Lin Dong mengangkat kepalanya dan melihat cakar hantu yang berbau busuk itu terbang ke arahnya. Matanya sedikit fokus, sebelum dia mengepalkan tinjunya dan sebuah segel logam hitam muncul di tangannya. Itu adalah ‘Segel Raungan Naga Hitam Langit’ yang telah dia peroleh dari Feng Cang.

Selama masa pemulihannya, dia juga telah sepenuhnya menguasai Harta Karun Jiwa Surgawi ini. Saat ini, ‘Segel Raungan Naga Hitam Langit’ ini dapat dianggap benar-benar milik Lin Dong.

“Baiklah, aku akan menggunakan kalian berdua untuk menguji kekuatan Harta Karun Jiwa Surgawi ini!”

Senyum dingin terlintas di mata Lin Dong. Tiba-tiba ia mengepalkan tangannya dan cahaya hitam yang kuat terpancar dari segel logam hitam itu. Namun, cahaya hitam ini tidak mengandung sedikit pun kegelapan atau hawa dingin. Sebaliknya, ia dipenuhi dengan semacam tekanan dan kekerasan khusus. Naga hitam yang melingkar di atas segel logam itu perlahan membuka matanya yang tertutup rapat. Setelah itu, gelombang suara hitam, yang pernah membuat Lin Dong berada dalam keadaan yang sangat menyedihkan, tiba-tiba keluar dari mulut Lin Dong dan menyerbu cakar hantu dari segala arah.

Clang clang clang!

Gelombang suara hitam itu menghantam cakar hantu hitam pekat dengan keras. Gelombang suara metalik segera meletus darinya. Gelombang suara itu mengandung ketajaman yang menakutkan, cukup kuat untuk menghancurkan seorang ahli Tahap Nirvana tiga Yuan. Terlebih lagi, jumlahnya tak terbatas. Jika seseorang tersapu ke dalam riak itu, bahkan seorang ahli Tahap Nirvana empat Yuan pun akan berakhir dalam keadaan yang sangat menyedihkan.

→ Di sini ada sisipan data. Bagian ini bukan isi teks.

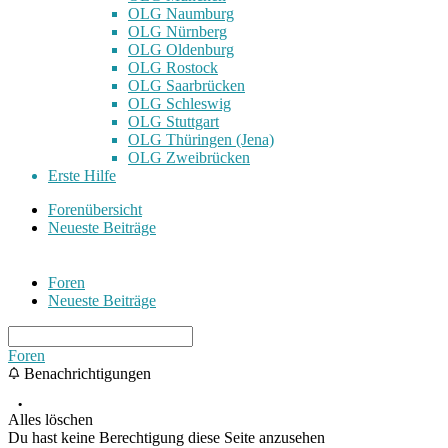
OLG Naumburg
OLG Nürnberg
OLG Oldenburg
OLG Rostock
OLG Saarbrücken
OLG Schleswig
OLG Stuttgart
OLG Thüringen (Jena)
OLG Zweibrücken
Erste Hilfe
Forenübersicht
Neueste Beiträge
Foren
Neueste Beiträge
Foren
Benachrichtigungen
Alles löschen
Du hast keine Berechtigung diese Seite anzusehen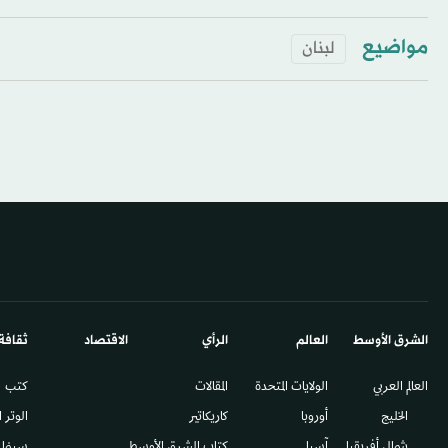
مواضيع
لبنان
الشرق الأوسط​
العالم
الرأي
الاقتصاد
ثقافة
العالم العربي
الولايات المتحدة
المقالات
كتب
الخليج
أوروبا
كاريكاتير
الوتر 
شمال أفريقيا
آسيا
كتاب الشرق الأوسط
سينما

Menghadapi serangan terus-menerus dari gelombang sonik hitam, cakar hantu hitam juga mulai bergetar hebat. Akhirnya, ia meledak dan membentuk banyak retakan ketika percikan api beterbangan.

Bang!

Retakan pada cakar hantu, yang dibentuk oleh keduanya, menyebar dengan kecepatan kilat. Beberapa saat kemudian, langsung terdengar suara “bang” di tengah tatapan terkejut tim Liu Cheng. Setelah itu, cakar hantu mereka langsung terkoyak oleh gelombang sonik hitam!

“Mundur segera!”

Ekspresi kelompok Liu Cheng berubah drastis ketika mereka melihat cakar hantu mereka hancur. Segera, keduanya mundur hampir bersamaan.

“Kalian ingin pergi?” Senyum dingin di mata Lin Dong semakin tajam. Dia menjentikkan jarinya sebelum sepuluh gelombang sonik hitam melengkung membentuk busur aneh. Mereka segera melesat keluar dan muncul di depan duo Liu Cheng yang sedang mundur dalam sekejap.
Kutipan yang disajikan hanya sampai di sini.